Gen. Powell and the Foreign Ministers of Britain, Germany, Italy, Japan, Canada, Russia and host country France, are to discuss the post-war reconstruction in Iraq, international security and the war on terrorism, the West Asia crisis, issues of non-proliferation of weapons of mass destruction with special emphasis on Iran and North Korea.

But although the atmosphere is expected to be relaxed and cordial following a decision by France, Germany and Russia to support the U.S.-sponsored resolution on the future of Iraq and the lifting of sanctions, Gen. Powell will face lingering anger and resentment over the U.S. President, George W. Bush's decision to mount the invasion to topple the Iraqi President, Saddam Hussein. He may find it difficult to impose the primacy of the U.S. agenda at the upcoming Group of Eight summit.

Mr. Villepin cited the nomination of a U.N. "special representative,'' which is stipulated in the resolution, as a sign of the U.N.'s increased role.

"At the start there was only talk of a `co-ordinator,' of someone whose job was just to watch developments from the sidelines. But now there's a political role, an independent role,'' he said.

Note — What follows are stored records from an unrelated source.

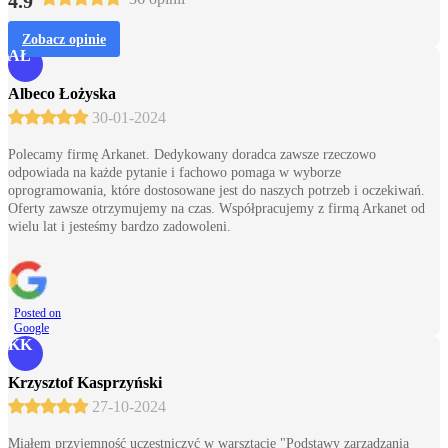
4.9
Zobacz opinie
AŁ
Albeco Łożyska
30-01-2024
Polecamy firmę Arkanet. Dedykowany doradca zawsze rzeczowo
odpowiada na każde pytanie i fachowo pomaga w wyborze
oprogramowania, które dostosowane jest do naszych potrzeb i oczekiwań.
Oferty zawsze otrzymujemy na czas. Współpracujemy z firmą Arkanet od
wielu lat i jesteśmy bardzo zadowoleni.
Posted on
Google
KK
Krzysztof Kasprzyński
27-10-2024
Miałem przyjemność uczestniczyć w warsztacie "Podstawy zarządzania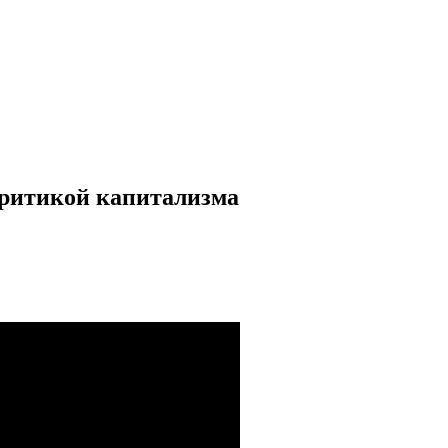
критикой капитализма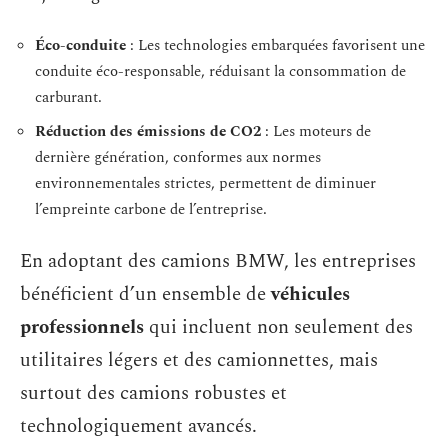
Éco-conduite
: Les technologies embarquées favorisent une
conduite éco-responsable, réduisant la consommation de
carburant.
Réduction des émissions de CO2
: Les moteurs de
dernière génération, conformes aux normes
environnementales strictes, permettent de diminuer
l’empreinte carbone de l’entreprise.
En adoptant des camions BMW, les entreprises
bénéficient d’un ensemble de
véhicules
professionnels
qui incluent non seulement des
utilitaires légers et des camionnettes, mais
surtout des camions robustes et
technologiquement avancés.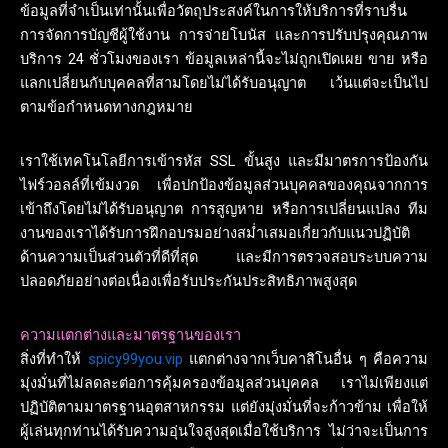
ข้อมูลที่จำเป็นเท่านั้นเพื่อวัตถุประสงค์ในการให้บริการที่ราบรื่น
การจัดการบัญชีผู้ใช้งาน การจ่ายโบนัส และการปรับปรุงคุณภาพ
บริการ 24 ชั่วโมงของเรา ข้อมูลเหล่านี้จะไม่ถูกเปิดเผย ขาย หรือ
แลกเปลี่ยนกับบุคคลที่สามโดยไม่ได้รับอนุญาต เว้นแต่จะเป็นไป
ตามข้อกำหนดทางกฎหมาย
เราใช้เทคโนโลยีการเข้ารหัส SSL ขั้นสูง และมีมาตรการป้องกัน
ไฟร์วอลล์ที่เข้มงวด เพื่อปกป้องข้อมูลส่วนบุคคลของคุณจากการ
เข้าถึงโดยไม่ได้รับอนุญาต การสูญหาย หรือการเปลี่ยนแปลง ทีม
งานของเราได้รับการฝึกอบรมอย่างสม่ำเสมอเกี่ยวกับแนวปฏิบัติ
ด้านความเป็นส่วนตัวที่ดีที่สุด และมีการตรวจสอบระบบความ
ปลอดภัยอย่างต่อเนื่องเพื่อรับประกันประสิทธิภาพสูงสุด
ความแตกต่างและมาตรฐานของเรา
สิ่งที่ทำให้
spicy99you.vip
แตกต่างจากเว็บคาสิโนอื่น ๆ คือความ
มุ่งมั่นที่ไม่ลดละต่อการคุ้มครองข้อมูลส่วนบุคคล เราไม่เพียงแต่
ปฏิบัติตามมาตรฐานอุตสาหกรรม แต่ยังมุ่งมั่นที่จะก้าวข้าม เพื่อให้
ผู้เล่นทุกท่านได้รับความอุ่นใจสูงสุดเมื่อใช้บริการ ไม่ว่าจะเป็นการ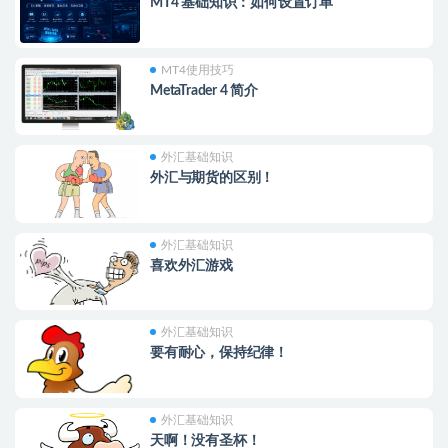
MT4 基础知识：如何设置订单
MT4使用技巧
MetaTrader 4 简介
外汇基础知识
外汇与期货的区别！
外汇基础知识
喜欢外汇游戏
外汇基础知识
要有耐心，保持纪律！
外汇基础知识
天啊！没有圣杯！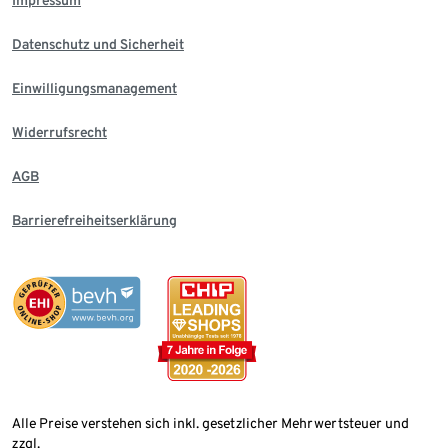
Impressum
Datenschutz und Sicherheit
Einwilligungsmanagement
Widerrufsrecht
AGB
Barrierefreiheitserklärung
Alle Preise verstehen sich inkl. gesetzlicher Mehrwertsteuer und
zzgl.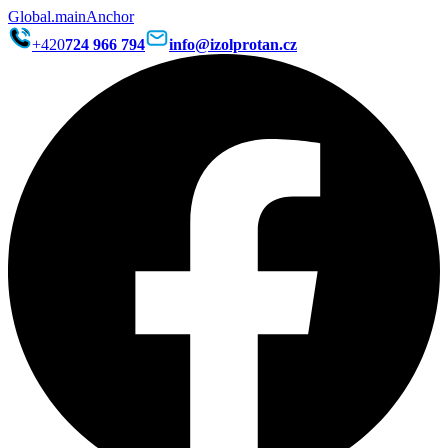
Global.mainAnchor
+420
724 966 794
info@izolprotan.cz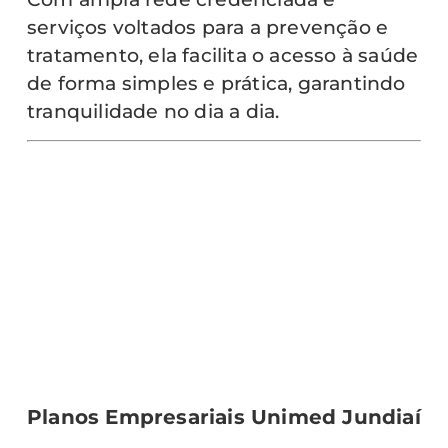
serviços voltados para a prevenção e
tratamento, ela facilita o acesso à saúde
de forma simples e prática, garantindo
tranquilidade no dia a dia.
Planos Empresariais Unimed Jundiaí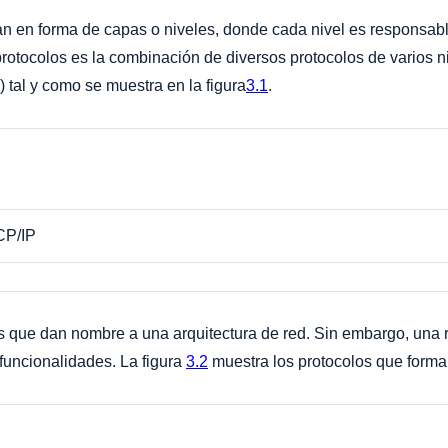
an en forma de capas o niveles, donde cada nivel es responsable
rotocolos es la combinación de diversos protocolos de varios n
) tal y como se muestra en la figura
3.1
.
CP/IP
s que dan nombre a una arquitectura de red. Sin embargo, una 
 funcionalidades. La figura
3.2
muestra los protocolos que forman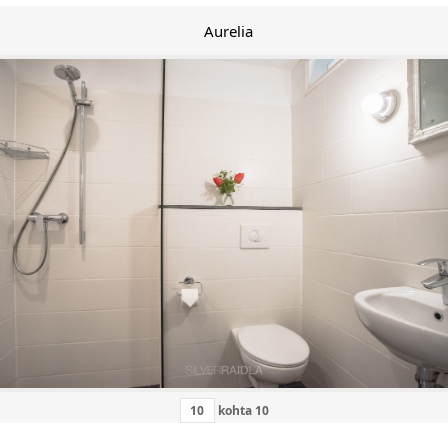
Aurelia
kohta
10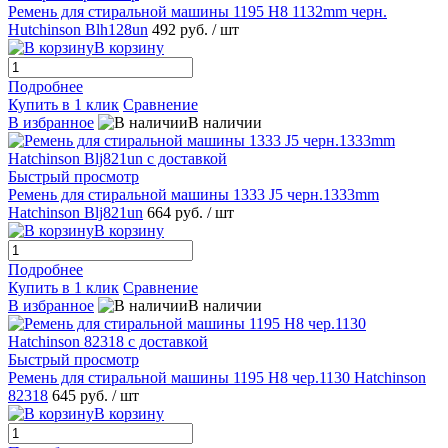
Ремень для стиральной машины 1195 H8 1132mm черн.
Hutchinson Blh128un
492 руб.
/ шт
В корзину
Подробнее
Купить в 1 клик
Сравнение
В избранное
В наличии
Быстрый просмотр
Ремень для стиральной машины 1333 J5 черн.1333mm
Hatchinson Blj821un
664 руб.
/ шт
В корзину
Подробнее
Купить в 1 клик
Сравнение
В избранное
В наличии
Быстрый просмотр
Ремень для стиральной машины 1195 H8 чер.1130 Hatchinson
82318
645 руб.
/ шт
В корзину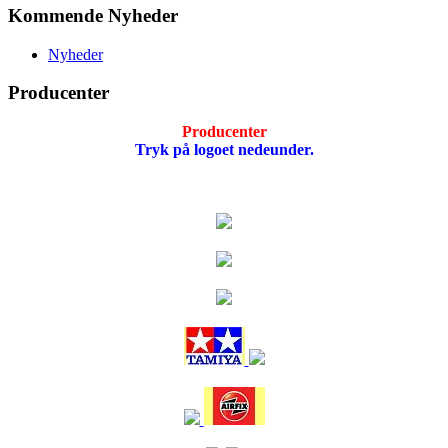
Kommende Nyheder
Nyheder
Producenter
Producenter
Tryk på logoet nedeunder.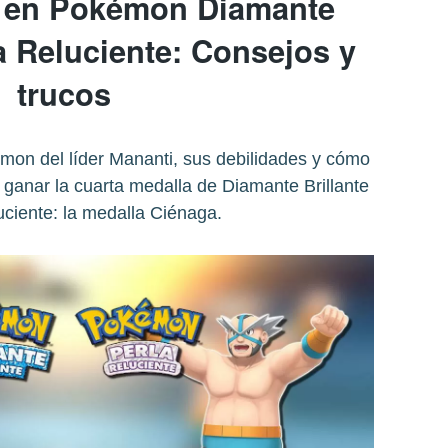
i en Pokémon Diamante
la Reluciente: Consejos y
trucos
on del líder Mananti, sus debilidades y cómo
y ganar la cuarta medalla de Diamante Brillante
uciente: la medalla Ciénaga.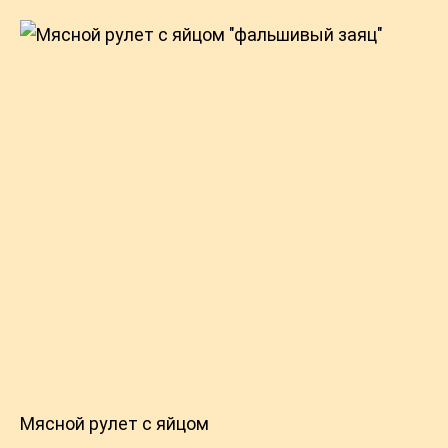
Мясной рулет с яйцом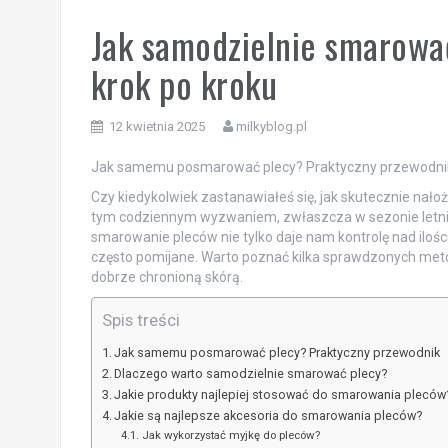
Jak samodzielnie smarowa
krok po kroku
12 kwietnia 2025
milkyblog.pl
Jak samemu posmarować plecy? Praktyczny przewodni
Czy kiedykolwiek zastanawiałeś się, jak skutecznie nało
tym codziennym wyzwaniem, zwłaszcza w sezonie letnim
smarowanie pleców nie tylko daje nam kontrolę nad ilośc
często pomijane. Warto poznać kilka sprawdzonych metod 
dobrze chronioną skórą.
Spis treści
Jak samemu posmarować plecy? Praktyczny przewodnik
Dlaczego warto samodzielnie smarować plecy?
Jakie produkty najlepiej stosować do smarowania pleców
Jakie są najlepsze akcesoria do smarowania pleców?
Jak wykorzystać myjkę do pleców?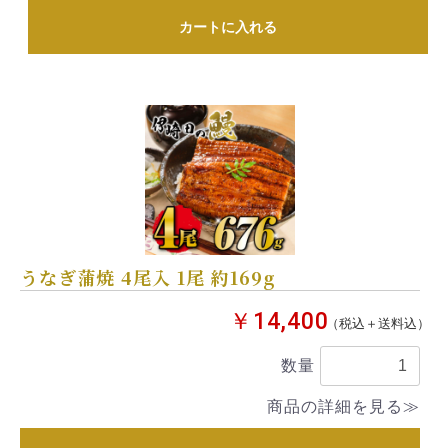
カートに入れる
うなぎ蒲焼 4尾入 1尾 約169g
￥14,400
（税込＋送料込）
数量
商品の詳細を見る≫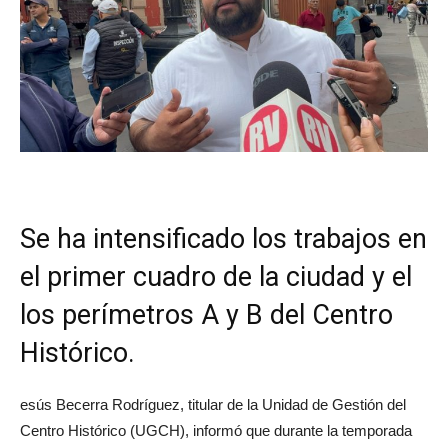
Se ha intensificado los trabajos en
el primer cuadro de la ciudad y el
los perímetros A y B del Centro
Histórico.
esús Becerra Rodríguez, titular de la Unidad de Gestión del
Centro Histórico (UGCH), informó que durante la temporada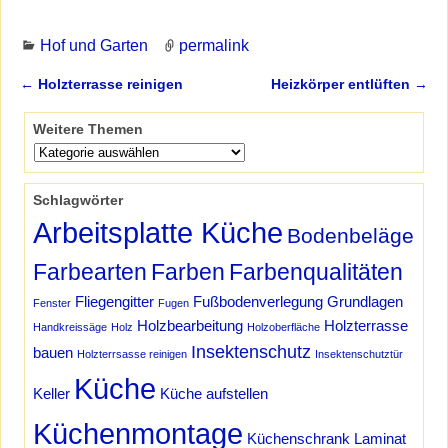
Hof und Garten
permalink
←
Holzterrasse reinigen
Heizkörper entlüften
→
Artikelnavigation
Weitere Themen
Schlagwörter
Arbeitsplatte Küche
Bodenbeläge
Farbearten
Farben
Farbenqualitäten
Fliegengitter
Fußbodenverlegung
Grundlagen
Fenster
Fugen
Holzbearbeitung
Holzterrasse
Handkreissäge
Holz
Holzoberfläche
Insektenschutz
bauen
Holzterrsasse reinigen
Insektenschutztür
Küche
Keller
Küche aufstellen
Küchenmontage
Küchenschrank
Laminat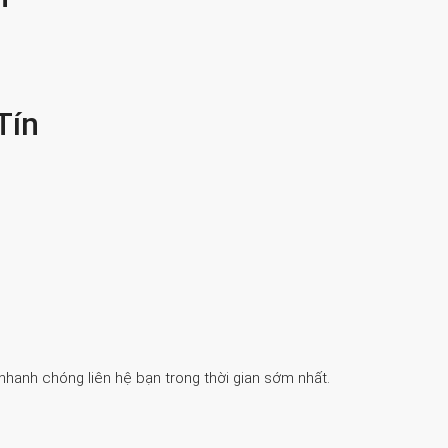
Tín
 nhanh chóng liên hệ bạn trong thời gian sớm nhất.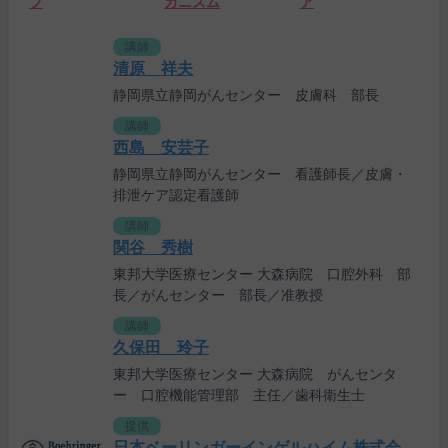
プ
カニズム
ア
講師
清原 祥夫
静岡県立静岡がんセンター 皮膚科 部長
講師
西島 安芸子
静岡県立静岡がんセンター 看護師長／皮膚・
排泄ケア認定看護師
講師
関谷 秀樹
東邦大学医療センター 大森病院 口腔外科 部
長／がんセンター 部長／准教授
講師
久保田 玲子
東邦大学医療センター 大森病院 がんセンタ
ー 口腔機能管理部 主任／歯科衛生士
提供
日本ベーリンガーインゲルハイム株式会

The resolution will lead to an immediate lifting of the economic sanctions imposed on Iraq in 1990 and put its oil revenues into a new development fund. It also calls on the U.S. and British forces to help set up an interim Iraqi-run administration. Mr. De Villepin said at a joint news conference with his German and Russian counterparts, Mr. Joschka Fischer and Mr. Igor Ivanov, in Paris that the three would vote for the proposed U.S.-British resolution despite some remaining concerns.